Life and death of giant stars
Researchers simulated how stars with masses ranging from 1,000 to 10,000 solar masses would evolve and what elements they would produce. They discovered a specific mechanism that creates enormous amounts of nitrogen:
- Huge stars burn helium in their cores, producing carbon.
- Carbon penetrates the surrounding shell, where hydrogen is burned.
- Carbon combines with hydrogen to form nitrogen as a result of the carbon/nitrogen/oxygen (CNO) cycle.
- Convective flows distribute nitrogen throughout the star.
- Eventually, this nitrogen-rich material is ejected into space, enriching the surrounding gas.
This process continued for millions of years during the star’s helium burning phase, creating the excess nitrogen observed in GS 3073.

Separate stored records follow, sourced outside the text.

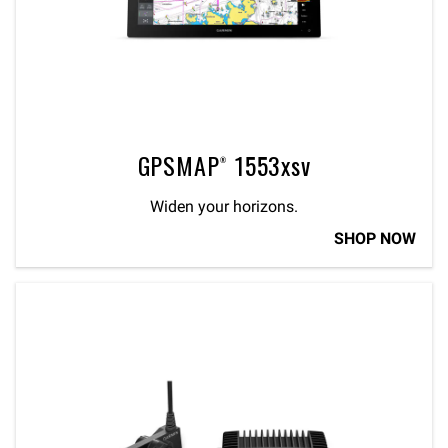
GPSMAP® 1553xsv
Widen your horizons.
SHOP NOW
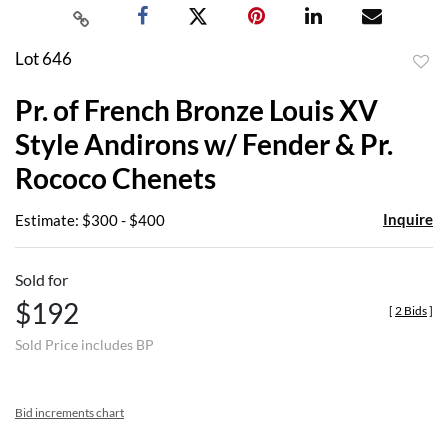
Lot 646
to
Pr. of French Bronze Louis XV
favor
Style Andirons w/ Fender & Pr.
Rococo Chenets
Inquire
Estimate: $300 - $400
Sold for
$192
[
2 Bids
]
Sold Price includes BP
Bid increments chart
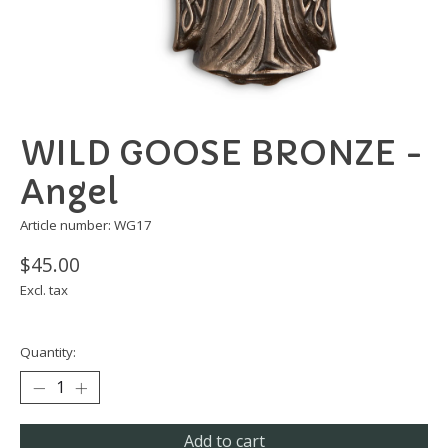
WILD GOOSE BRONZE -
Angel
Article number: WG17
$45.00
Excl. tax
Quantity:
Add to cart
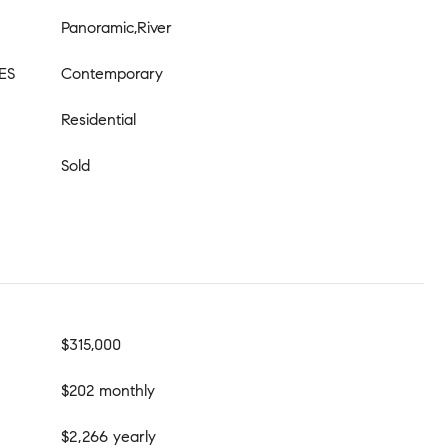
Panoramic,River
ES
Contemporary
Residential
Sold
$315,000
$202 monthly
$2,266 yearly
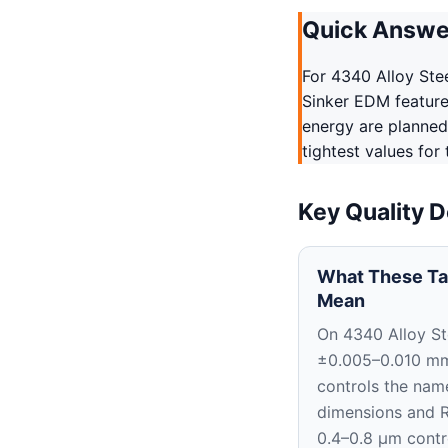
Quick Answe
For 4340 Alloy Ste
Sinker EDM features
energy are planned
tightest values for
Key Quality D
What These Ta
Mean
On 4340 Alloy St
±0.005–0.010 m
controls the nam
dimensions and 
0.4–0.8 μm contr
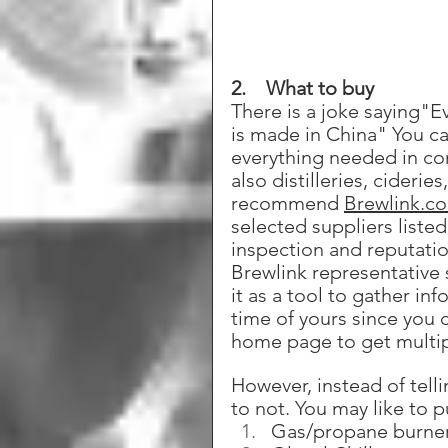
2.    What to buy
There is a joke saying"E
is made in China" You ca
everything needed in com
also distilleries, cider
recommend 
Brewlink.c
selected suppliers listed
inspection and reputatio
Brewlink representative 
it as a tool to gather in
time of yours since you 
home page to get multipl
However, instead of tell
to not. You may like to 
Gas/propane burne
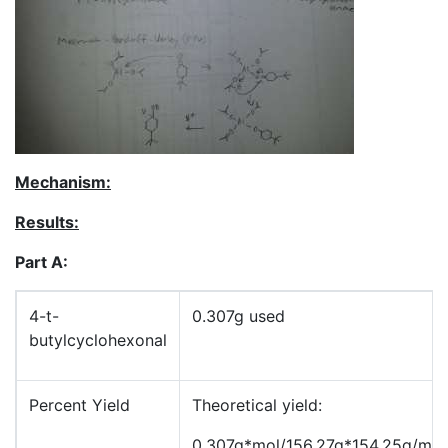
Mechanism:
Results:
Part A:
4-t-
0.307g used
butylcyclohexonal
Percent Yield
Theoretical yield:
0.307g*mol/156.27g*154.25g/mo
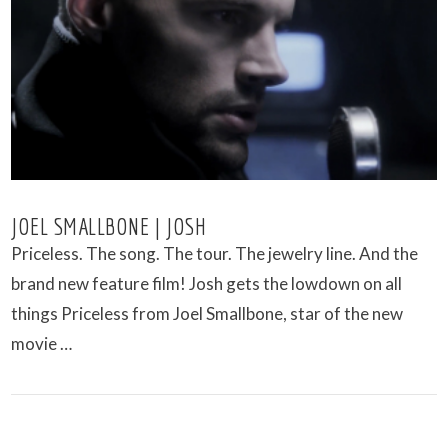
VIEW POST
JOEL SMALLBONE | JOSH
Priceless. The song. The tour. The jewelry line. And the
brand new feature film! Josh gets the lowdown on all
things Priceless from Joel Smallbone, star of the new
movie …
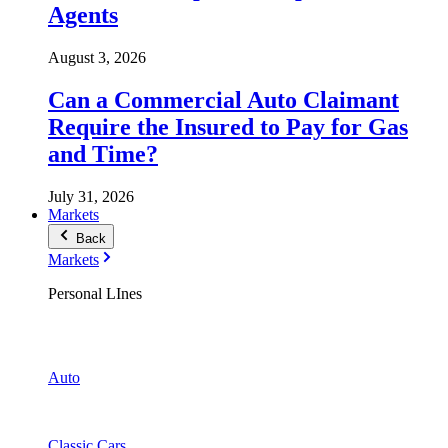
Agents
August 3, 2026
Can a Commercial Auto Claimant
Require the Insured to Pay for Gas
and Time?
July 31, 2026
Markets
Back
Markets
Personal LInes
Auto
Classic Cars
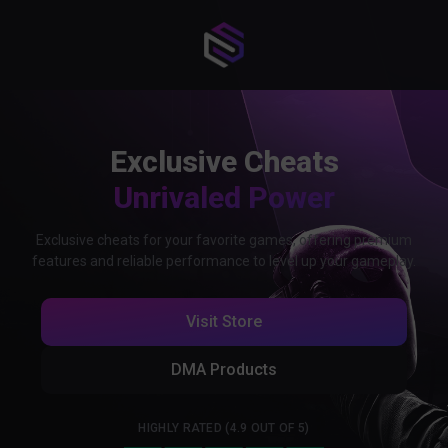
Exclusive Cheats
Unrivaled Power
Exclusive cheats for your favorite games, offering premium
features and reliable performance to level up your gameplay.
Visit Store
DMA Products
HIGHLY RATED (4.9 OUT OF 5)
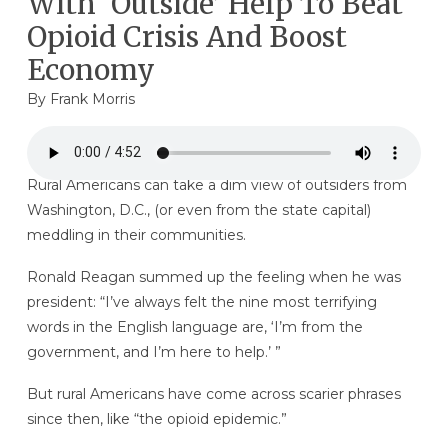
With ‘Outside’ Help To Beat
Opioid Crisis And Boost
Economy
By
Frank Morris
Rural Americans can take a dim view of outsiders from
Washington, D.C., (or even from the state capital)
meddling in their communities.
Ronald Reagan summed up the feeling when he was
president: “I’ve always felt the nine most terrifying
words in the English language are, ‘I’m from the
government, and I’m here to help.’ ”
But rural Americans have come across scarier phrases
since then, like “the opioid epidemic.”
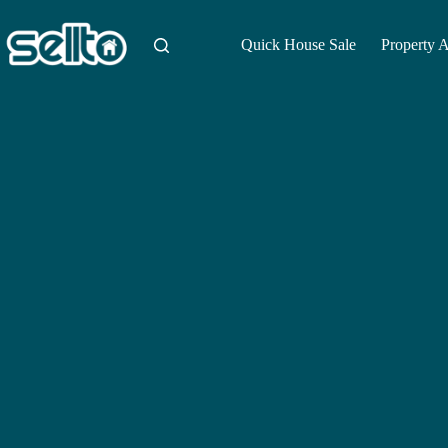
Skip
to
content
Quick House Sale
Property 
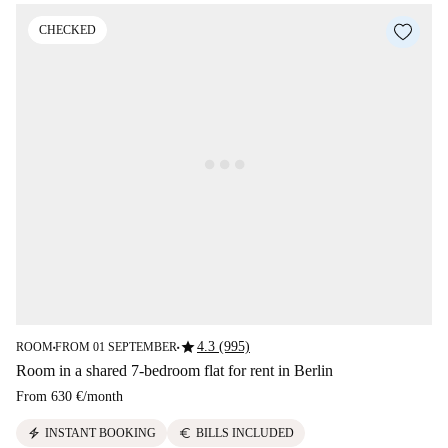
CHECKED
star
4.3 (995)
ROOM
FROM 01 SEPTEMBER
■
■
Room in a shared 7-bedroom flat for rent in Berlin
From
630 €
/
month
electric_bolt
euro
INSTANT BOOKING
BILLS INCLUDED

The first supermassive black holes
The models created by researchers also predict what happens when these giant stars die. They do not explode, but collapse directly into massive black holes weighing thousands of times the mass of the Sun. Interestingly, GS 3073 contains an actively feeding black hole at its center — possibly the remnant of one of these supermassive first stars. If this is confirmed, two mysteries will be solved at once — where the nitrogen came from and how the black hole formed.

The study also showed that this nitrogen signature only appears in a certain mass range. Stars with masses less than 1,000 solar masses or greater than 10,000 solar masses do not produce the right chemical composition for this signature.
The discovery sheds light on the first few hundred million years of the Universe’s existence — a period astronomers call the “dark ages,” when the first stars lit up and began transforming the simple chemistry of the early Universe into the rich variety of elements we see today.
Researchers predict that JWST will discover more galaxies with similar nitrogen excesses as it continues to explore the early Universe. Each new discovery will strengthen the case for the existence of these supermassive first stars.